「なら、一分一秒も無駄に出来ないじゃん!
ツバサ、片っ端から食べて遊んで楽しむよ〜!」
「片っ端から、ってお前……」
「言っとくけど、今日はぜ〜んぶツバサの奢りだからねっ!」
「……。ったく、仕方ねぇな」
「へへっ、やった!
じゃあ、最初はこの店からね〜!」
明るく振る舞って、最初はなるべく顔を見られないようにずっと隣に居た。
何とか涙を抑え込んで顔を上げられるようになってからは、その姿や表情を焼き付けるように、私はずっとツバサを見つめる。
レノア、ごめんね。
今日だけ……。今だけ、ツバサの隣に居させてーー……。
……
…………。
「……あ!」
ツバサの奢りで少し遊んだ後、ツバサの奢りでたこ焼きを食べて、その後にツバサの奢りで買ってもらったリンゴ飴を食べながら歩いていると、私の目に飛び込んで来たのは台の上に飾られていた景品。
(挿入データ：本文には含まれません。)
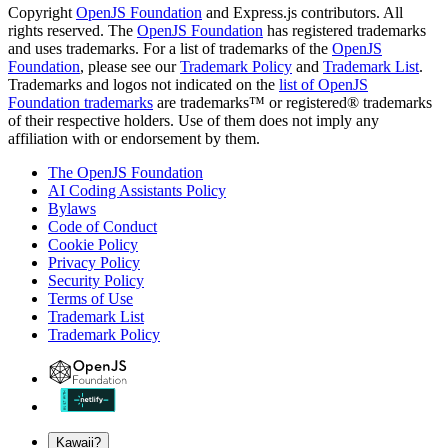
Copyright
OpenJS Foundation
and Express.js contributors. All
rights reserved. The
OpenJS Foundation
has registered trademarks
and uses trademarks. For a list of trademarks of the
OpenJS
Foundation
, please see our
Trademark Policy
and
Trademark List
.
Trademarks and logos not indicated on the
list of OpenJS
Foundation trademarks
are trademarks™ or registered® trademarks
of their respective holders. Use of them does not imply any
affiliation with or endorsement by them.
The OpenJS Foundation
AI Coding Assistants Policy
Bylaws
Code of Conduct
Cookie Policy
Privacy Policy
Security Policy
Terms of Use
Trademark List
Trademark Policy
Kawaii?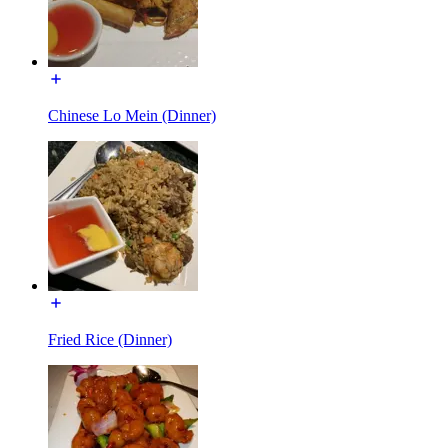
Chinese Lo Mein (Dinner)
Fried Rice (Dinner)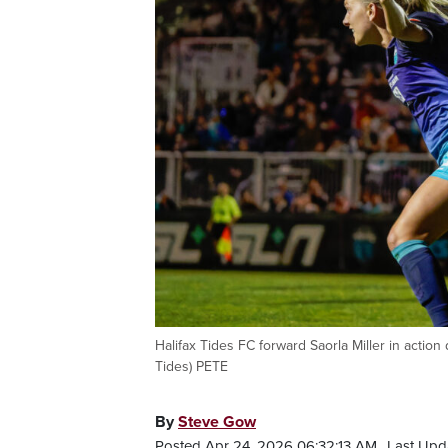
Halifax Tides FC forward Saorla Miller in actio
Tides) PETE
By
Steve Gow
Posted Apr 24, 2026 06:32:13 AM.
Last Upd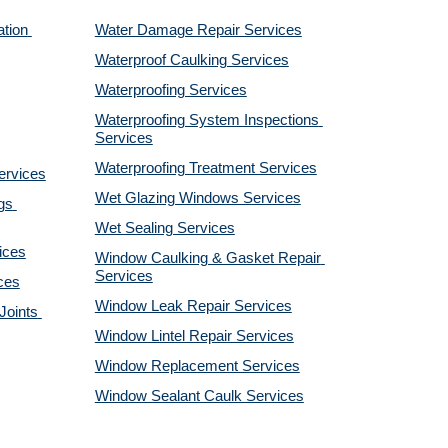
tion 
Water Damage Repair Services
Waterproof Caulking Services
Waterproofing Services
Waterproofing System Inspections 
Services
Waterproofing Treatment Services
ervices
Wet Glazing Windows Services
s 
Wet Sealing Services
ices
Window Caulking & Gasket Repair 
Services
ces
Window Leak Repair Services
oints 
Window Lintel Repair Services
Window Replacement Services
Window Sealant Caulk Services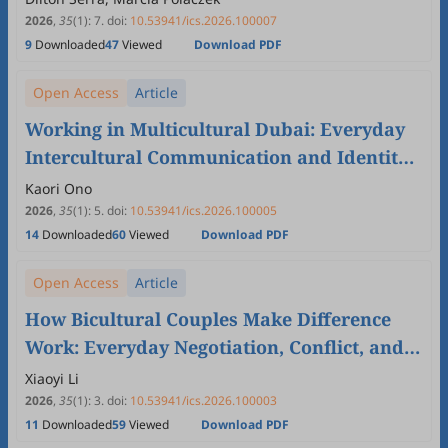
2026
,
35
(1)
:
7
.
doi:
10.53941/ics.2026.100007
9
Downloaded
47
Viewed
Download PDF
Open Access
Article
Working in Multicultural Dubai: Everyday
Intercultural Communication and Identity
Awareness in the Hospitality Workplace
Kaori Ono
2026
,
35
(1)
:
5
.
doi:
10.53941/ics.2026.100005
14
Downloaded
60
Viewed
Download PDF
Open Access
Article
How Bicultural Couples Make Difference
Work: Everyday Negotiation, Conflict, and
“Couple Culture”
Xiaoyi Li
2026
,
35
(1)
:
3
.
doi:
10.53941/ics.2026.100003
11
Downloaded
59
Viewed
Download PDF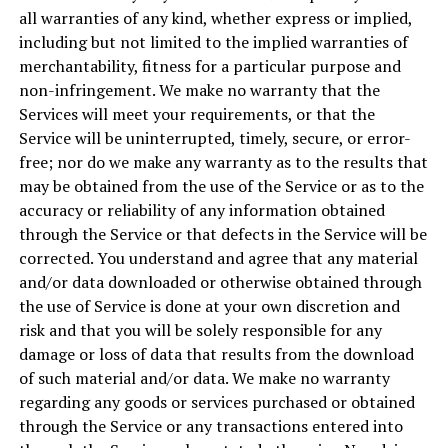
all warranties of any kind, whether express or implied,
including but not limited to the implied warranties of
merchantability, fitness for a particular purpose and
non-infringement. We make no warranty that the
Services will meet your requirements, or that the
Service will be uninterrupted, timely, secure, or error-
free; nor do we make any warranty as to the results that
may be obtained from the use of the Service or as to the
accuracy or reliability of any information obtained
through the Service or that defects in the Service will be
corrected. You understand and agree that any material
and/or data downloaded or otherwise obtained through
the use of Service is done at your own discretion and
risk and that you will be solely responsible for any
damage or loss of data that results from the download
of such material and/or data. We make no warranty
regarding any goods or services purchased or obtained
through the Service or any transactions entered into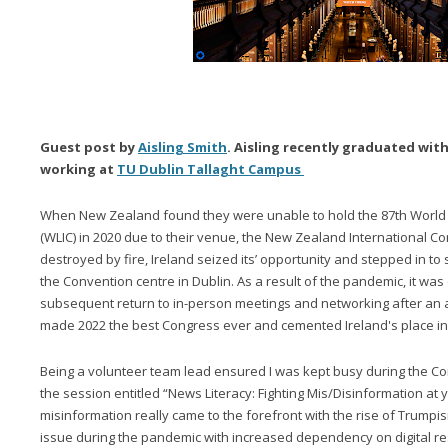
Guest post by
Aisling Smith
. Aisling recently graduated wit
working at
TU Dublin Tallaght Campus
When New Zealand found they were unable to hold the 87th World 
(WLIC) in 2020 due to their venue, the New Zealand International C
destroyed by fire, Ireland seized its’ opportunity and stepped in to s
the Convention centre in Dublin. As a result of the pandemic, it was 
subsequent return to in-person meetings and networking after an 
made 2022 the best Congress ever and cemented Ireland's place in 
Being a volunteer team lead ensured I was kept busy during the Co
the session entitled “News Literacy: Fighting Mis/Disinformation at you
misinformation really came to the forefront with the rise of Trump
issue during the pandemic with increased dependency on digital r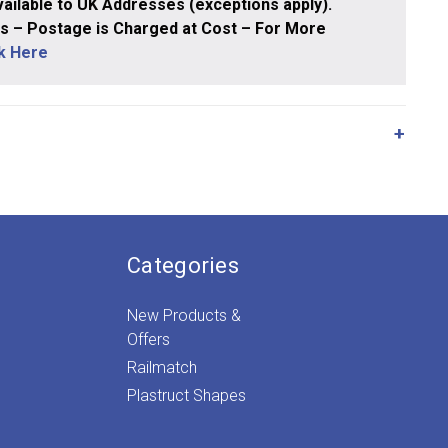
ailable to UK Addresses (exceptions apply).
 – Postage is Charged at Cost – For More
ck Here
Categories
New Products &
Offers
Railmatch
Plastruct Shapes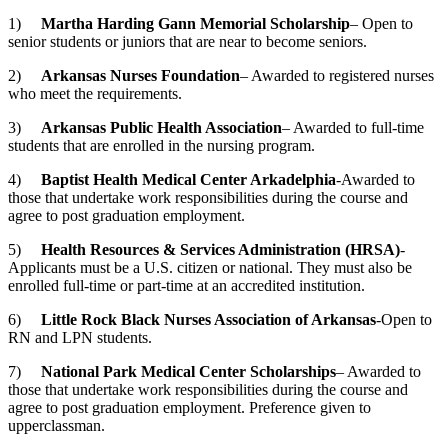
1)
Martha Harding Gann Memorial Scholarship
– Open to
senior students or juniors that are near to become seniors.
2)
Arkansas
Nurses Foundation
– Awarded to registered nurses
who meet the requirements.
3)
Arkansas
Public Health Association
– Awarded to full-time
students that are enrolled in the nursing program.
4)
Baptist
Health Medical Center
Arkadelphia
-Awarded to
those that undertake work responsibilities during the course and
agree to post graduation employment.
5)
Health Resources & Services Administration (HRSA)
-
Applicants must be a U.S. citizen or national. They must also be
enrolled full-time or part-time at an accredited institution.
6)
Little Rock
Black Nurses Association of Arkansas
-Open to
RN and LPN students.
7)
National
Park Medical Center
Scholarships
– Awarded to
those that undertake work responsibilities during the course and
agree to post graduation employment. Preference given to
upperclassman.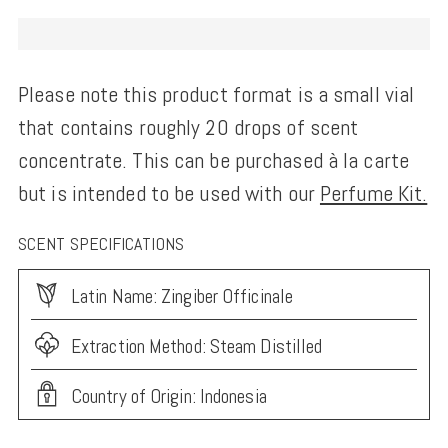
Please note this product format is a small vial
that contains roughly 20 drops of scent
concentrate. This can be purchased à la carte
but is intended to be used with our
Perfume Kit.
SCENT SPECIFICATIONS
Latin Name: Zingiber Officinale
Extraction Method: Steam Distilled
Country of Origin: Indonesia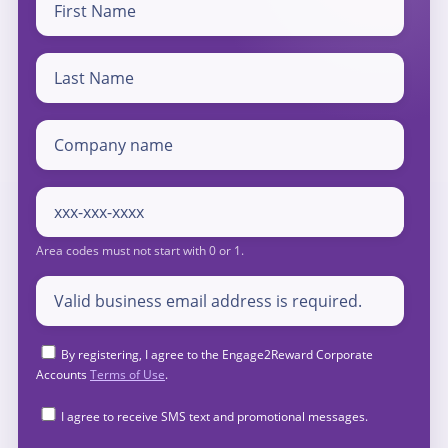
By registering, I agree to the Engage2Reward Corporate
Accounts
Terms of Use
.
I agree to receive SMS text and promotional messages.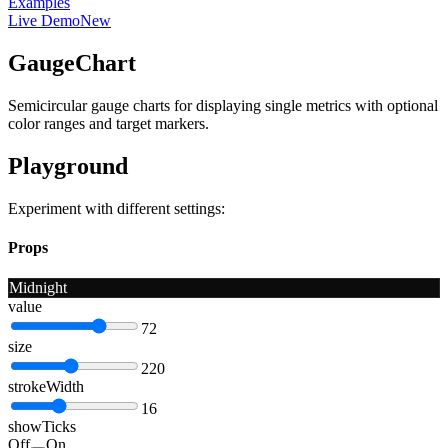
Examples
Live Demo
New
GaugeChart
Semicircular gauge charts for displaying single metrics with optional
color ranges and target markers.
Playground
Experiment with different settings:
Props
Midnight
value
72
size
220
strokeWidth
16
showTicks
Off
On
ピンク色の天然石、ローズクォーツで作られたブレスレット。
可愛い〜。
今まで誰にも好きだと口にした事はないし、滅多に身に着けたりしないが、実は私はアクセサリーが大好きだった。
でも、大人しく出来なくて、お転婆で常に動き回っているから邪魔になるってイメージなのか、「ランちゃんはアクセサリーとか興味なさそうだよね〜」って、女友達からよく言われちゃうの。そんな時にサラッと「ううん、好きだよー」とか言えちゃえばいいんだけど、つい恥ずかしくてずっと言えずにいた。
だからいつも、こうやって見てるだけでーー……。
「ーー欲しいのか?」
「!!っ、え……?!」
リンゴ飴代を店主さんに払って、いつの間にか遅れて私の背後に来ていたツバサがブレスレットを覗き込みながら言った。カアッと顔に熱が高まる。
「ち、違う……!」
「え?でも、見てたじゃん」
「そう!見てただけ!それだけだからっ……!」
今まで隠してきた女子の一面を見られて、恥ずかしくて動揺した私は必要以上に否定してしまった。
やだっ……。
こんなんじゃ、もう顔が見られない……っ。
せっかく僅かな時間を楽しく過ごそうと決めたのに、すっかり動揺した私は俯いた顔を上げられない。
すると、更に追い討ちを掛けるように射的屋台の店主さんが話し掛けてくる。